[WHAT THE TASK REQUIRES]: Quote the records that follow in full, leaving the pictures out.

Entries taken from a collection

────────

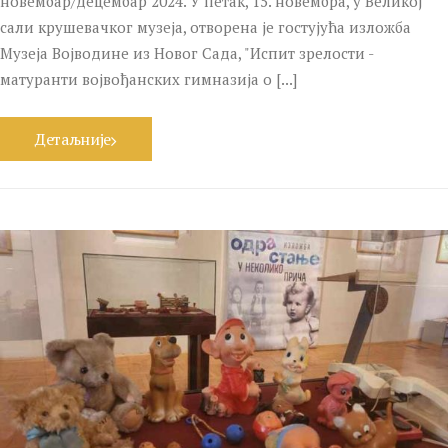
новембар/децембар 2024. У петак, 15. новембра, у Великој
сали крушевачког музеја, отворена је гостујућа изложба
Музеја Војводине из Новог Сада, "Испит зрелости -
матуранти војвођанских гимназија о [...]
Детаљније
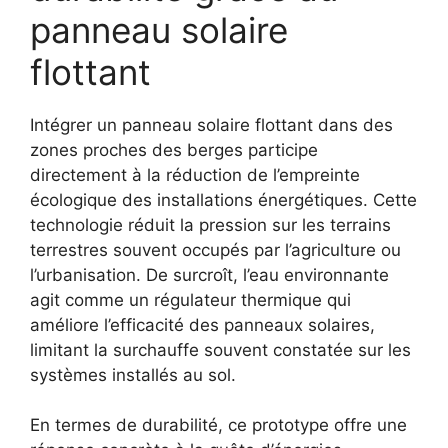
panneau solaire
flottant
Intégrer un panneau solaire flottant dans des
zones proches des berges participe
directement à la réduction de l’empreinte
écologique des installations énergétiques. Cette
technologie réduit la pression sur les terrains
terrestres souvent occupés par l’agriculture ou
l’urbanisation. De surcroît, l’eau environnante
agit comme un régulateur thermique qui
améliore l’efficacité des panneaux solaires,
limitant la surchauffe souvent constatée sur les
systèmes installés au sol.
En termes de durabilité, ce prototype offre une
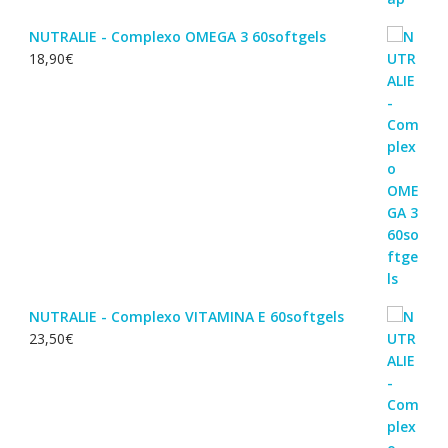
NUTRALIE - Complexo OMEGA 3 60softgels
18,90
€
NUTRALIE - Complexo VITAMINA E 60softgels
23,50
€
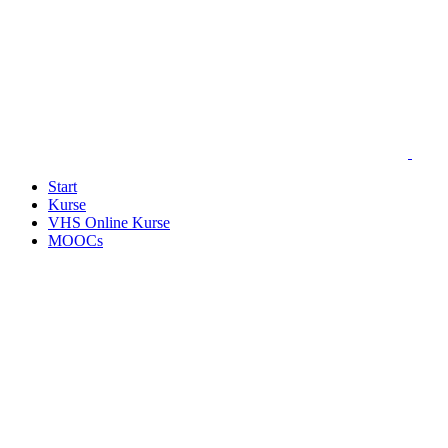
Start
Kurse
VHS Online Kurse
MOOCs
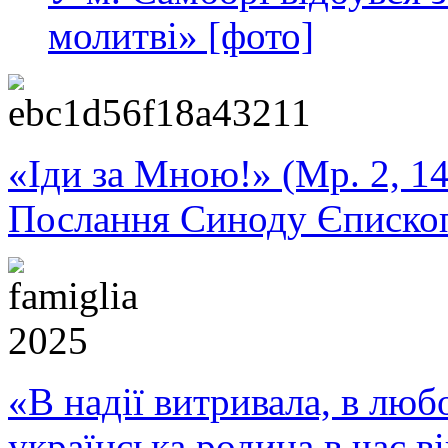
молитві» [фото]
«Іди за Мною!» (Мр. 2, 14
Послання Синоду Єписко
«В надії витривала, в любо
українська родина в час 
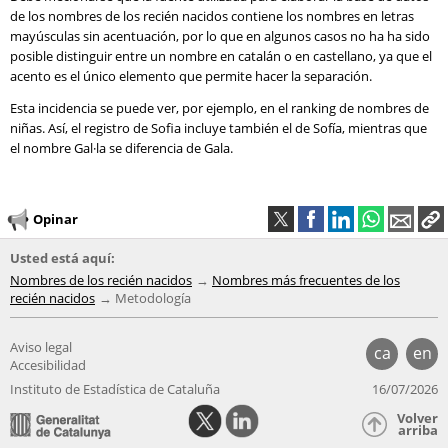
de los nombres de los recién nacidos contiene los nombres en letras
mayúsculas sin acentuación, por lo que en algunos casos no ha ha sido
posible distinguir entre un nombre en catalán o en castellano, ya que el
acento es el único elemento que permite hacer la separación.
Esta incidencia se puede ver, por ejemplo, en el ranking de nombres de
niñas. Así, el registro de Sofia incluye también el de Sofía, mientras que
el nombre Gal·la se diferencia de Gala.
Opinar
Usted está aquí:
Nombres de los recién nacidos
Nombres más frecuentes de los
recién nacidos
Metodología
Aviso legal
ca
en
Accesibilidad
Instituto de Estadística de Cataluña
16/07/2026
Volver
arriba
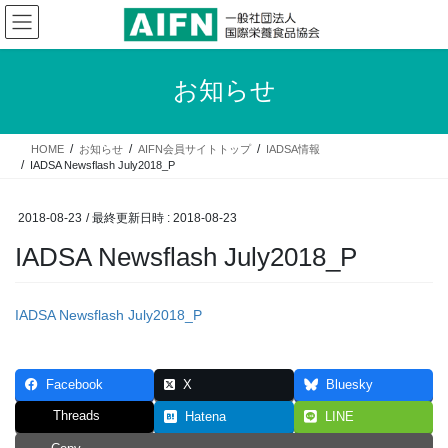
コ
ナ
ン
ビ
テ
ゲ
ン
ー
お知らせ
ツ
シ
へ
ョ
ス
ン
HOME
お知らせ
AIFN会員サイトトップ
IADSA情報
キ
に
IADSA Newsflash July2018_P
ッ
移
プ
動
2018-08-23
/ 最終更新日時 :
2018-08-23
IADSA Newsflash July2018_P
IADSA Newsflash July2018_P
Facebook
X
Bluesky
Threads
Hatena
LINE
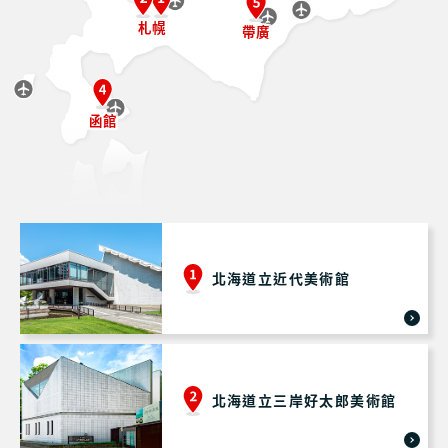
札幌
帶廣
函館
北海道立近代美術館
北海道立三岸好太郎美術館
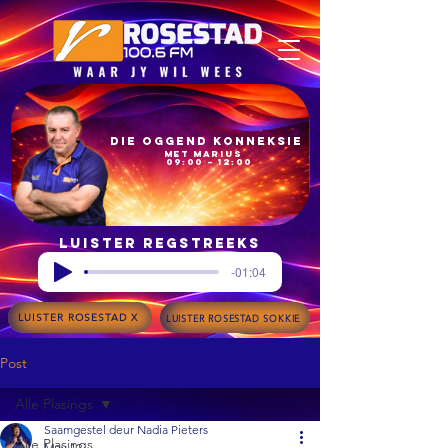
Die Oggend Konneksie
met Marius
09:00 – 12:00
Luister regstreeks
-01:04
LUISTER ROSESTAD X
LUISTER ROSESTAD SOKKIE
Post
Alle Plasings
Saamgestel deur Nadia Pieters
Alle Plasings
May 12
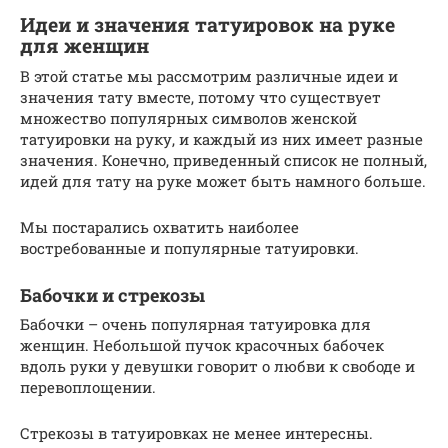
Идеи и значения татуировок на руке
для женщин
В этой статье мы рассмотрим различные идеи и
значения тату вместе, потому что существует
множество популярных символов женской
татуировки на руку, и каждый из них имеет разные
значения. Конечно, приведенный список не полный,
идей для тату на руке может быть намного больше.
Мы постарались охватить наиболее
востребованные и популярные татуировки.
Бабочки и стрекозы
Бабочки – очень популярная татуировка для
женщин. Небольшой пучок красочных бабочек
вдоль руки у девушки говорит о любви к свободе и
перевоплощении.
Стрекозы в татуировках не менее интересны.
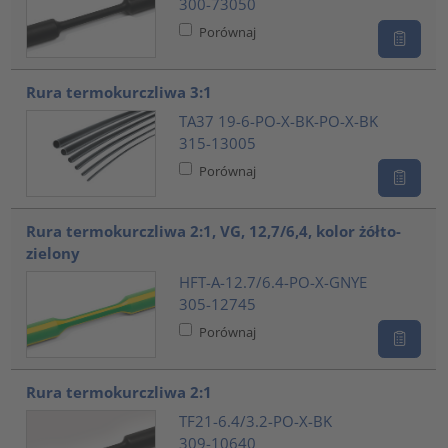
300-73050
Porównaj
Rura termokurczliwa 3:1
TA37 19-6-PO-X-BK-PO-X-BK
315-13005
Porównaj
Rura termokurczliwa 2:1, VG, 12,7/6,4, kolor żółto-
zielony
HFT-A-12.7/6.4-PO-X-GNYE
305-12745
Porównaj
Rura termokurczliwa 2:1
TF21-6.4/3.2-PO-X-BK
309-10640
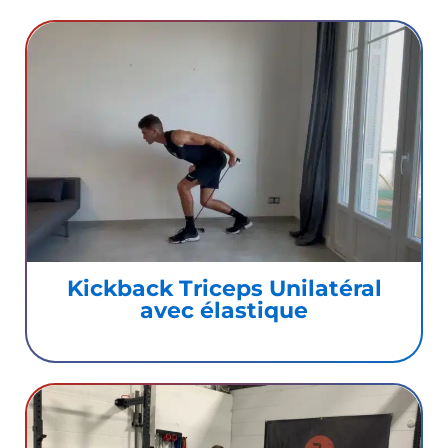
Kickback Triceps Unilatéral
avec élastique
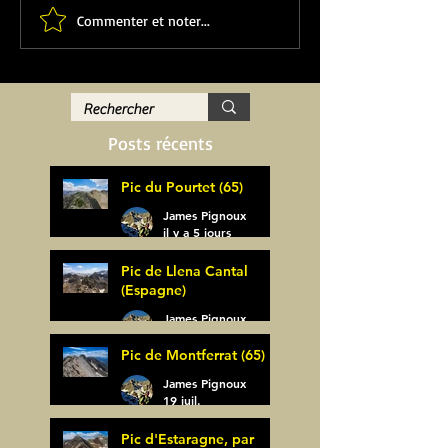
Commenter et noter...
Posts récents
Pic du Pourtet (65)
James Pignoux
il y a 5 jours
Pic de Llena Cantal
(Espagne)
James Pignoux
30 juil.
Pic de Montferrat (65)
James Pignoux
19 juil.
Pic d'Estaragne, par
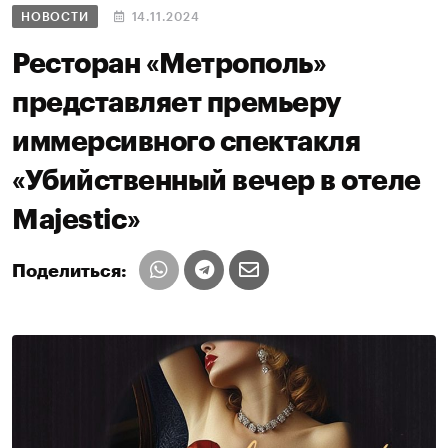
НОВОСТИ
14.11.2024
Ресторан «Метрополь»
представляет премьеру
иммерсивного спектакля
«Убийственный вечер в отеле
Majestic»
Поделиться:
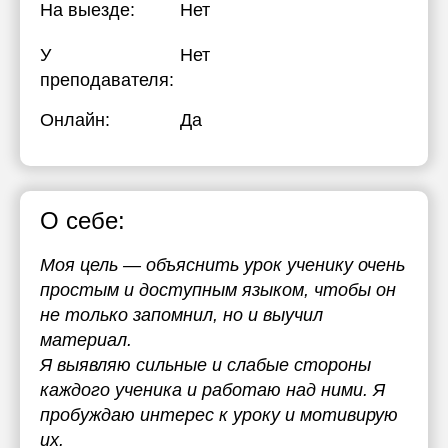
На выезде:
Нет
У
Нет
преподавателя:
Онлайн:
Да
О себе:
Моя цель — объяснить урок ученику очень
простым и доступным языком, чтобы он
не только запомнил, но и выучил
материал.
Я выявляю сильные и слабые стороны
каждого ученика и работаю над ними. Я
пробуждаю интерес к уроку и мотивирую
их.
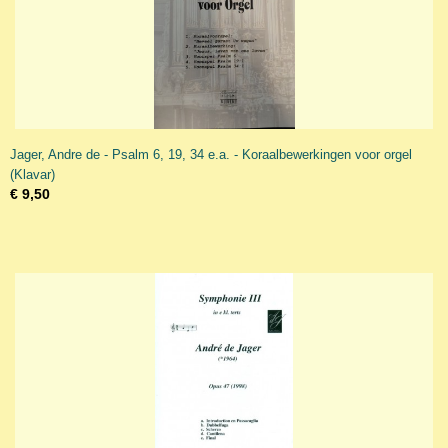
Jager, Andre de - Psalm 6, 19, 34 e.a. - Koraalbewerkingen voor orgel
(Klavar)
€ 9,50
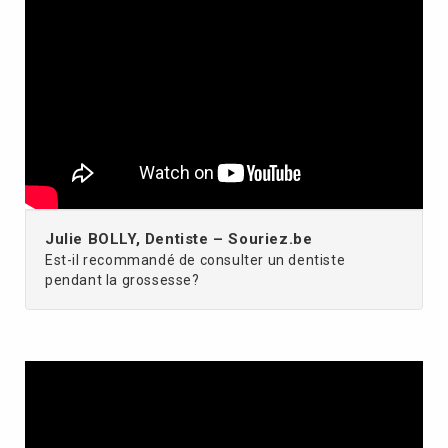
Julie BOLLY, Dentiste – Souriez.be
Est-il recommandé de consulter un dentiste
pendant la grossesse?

────────

[TASK SOLUTION]:
новембар/децембар 2024. У петак, 15. новембра, у Великој
сали крушевачког музеја, отворена је гостујућа изложба
Музеја Војводине из Новог Сада, "Испит зрелости -
матуранти војвођанских гимназија о [...]
Детаљније
panneau solaire
flottant
Intégrer un panneau solaire flottant dans des
zones proches des berges participe
directement à la réduction de l’empreinte
écologique des installations énergétiques. Cette
technologie réduit la pression sur les terrains
terrestres souvent occupés par l’agriculture ou
l’urbanisation. De surcroît, l’eau environnante
agit comme un régulateur thermique qui
améliore l’efficacité des panneaux solaires,
limitant la surchauffe souvent constatée sur les
systèmes installés au sol.
En termes de durabilité, ce prototype offre une
NUTRALIE - Complexo OMEGA 3 60softgels
18,90
€
NUTRALIE - Complexo VITAMINA E 60softgels
23,50
€
Start
Kurse
VHS Online Kurse
MOOCs
молитві» [фото]
«Іди за Мною!» (Мр. 2, 14
Послання Синоду Єписко
«В надії витривала, в любо
українська родина в час 
de los nombres de los recién nacidos contiene los nombres en letras
mayúsculas sin acentuación, por lo que en algunos casos no ha ha sido
posible distinguir entre un nombre en catalán o en castellano, ya que el
acento es el único elemento que permite hacer la separación.
Esta incidencia se puede ver, por ejemplo, en el ranking de nombres de
niñas. Así, el registro de Sofia incluye también el de Sofía, mientras que
el nombre Gal·la se diferencia de Gala.
Opinar
Usted está aquí:
Nombres de los recién nacidos
Nombres más frecuentes de los
recién nacidos
Metodología
Aviso legal
ca
en
Accesibilidad
Instituto de Estadística de Cataluña
16/07/2026
Volver
arriba
コ
ナ
ン
ビ
テ
ゲ
ン
ー
お知らせ
ツ
シ
へ
ョ
ス
ン
HOME
お知らせ
AIFN会員サイトトップ
IADSA情報
キ
に
IADSA Newsflash July2018_P
ッ
移
プ
動
2018-08-23
/ 最終更新日時 :
2018-08-23
IADSA Newsflash July2018_P
IADSA Newsflash July2018_P
Facebook
X
Bluesky
Threads
Hatena
LINE
札幌
帶廣
函館
北海道立近代美術館
北海道立三岸好太郎美術館
Die Oggend Konneksie
met Marius
09:00 – 12:00
Luister regstreeks
-01:04
LUISTER ROSESTAD X
LUISTER ROSESTAD SOKKIE
Post
Alle Plasings
Saamgestel deur Nadia Pieters
Alle Plasings
May 12
Идеи и значения татуировок на руке
для женщин
В этой статье мы рассмотрим различные идеи и
значения тату вместе, потому что существует
множество популярных символов женской
татуировки на руку, и каждый из них имеет разные
значения. Конечно, приведенный список не полный,
идей для тату на руке может быть намного больше.
Мы постарались охватить наиболее
востребованные и популярные татуировки.
Бабочки и стрекозы
Бабочки – очень популярная татуировка для
женщин. Небольшой пучок красочных бабочек
вдоль руки у девушки говорит о любви к свободе и
перевоплощении.
Стрекозы в татуировках не менее интересны.
300-73050
Porównaj
Rura termokurczliwa 3:1
TA37 19-6-PO-X-BK-PO-X-BK
315-13005
Porównaj
Rura termokurczliwa 2:1, VG, 12,7/6,4, kolor żółto-
zielony
HFT-A-12.7/6.4-PO-X-GNYE
305-12745
Porównaj
Rura termokurczliwa 2:1
TF21-6.4/3.2-PO-X-BK
309-10640
Kickback Triceps Unilatéral
avec élastique
Commenter et noter...
Posts récents
Pic du Pourtet (65)
James Pignoux
il y a 5 jours
Pic de Llena Cantal
(Espagne)
James Pignoux
30 juil.
Pic de Montferrat (65)
James Pignoux
19 juil.
Pic d'Estaragne, par
НОВОСТИ
14.11.2024
Ресторан «Метрополь»
представляет премьеру
иммерсивного спектакля
«Убийственный вечер в отеле
Majestic»
Поделиться:
На выезде:
Нет
У
Нет
преподавателя:
Онлайн:
Да
О себе:
Моя цель — объяснить урок ученику очень
простым и доступным языком, чтобы он
не только запомнил, но и выучил
материал.
Я выявляю сильные и слабые стороны
каждого ученика и работаю над ними. Я
пробуждаю интерес к уроку и мотивирую
их.
Jager, Andre de - Psalm 6, 19, 34 e.a. - Koraalbewerkingen voor orgel
(Klavar)
€ 9,50
Julie BOLLY, Dentiste – Souriez.be
Est-il recommandé de consulter un dentiste
pendant la grossesse?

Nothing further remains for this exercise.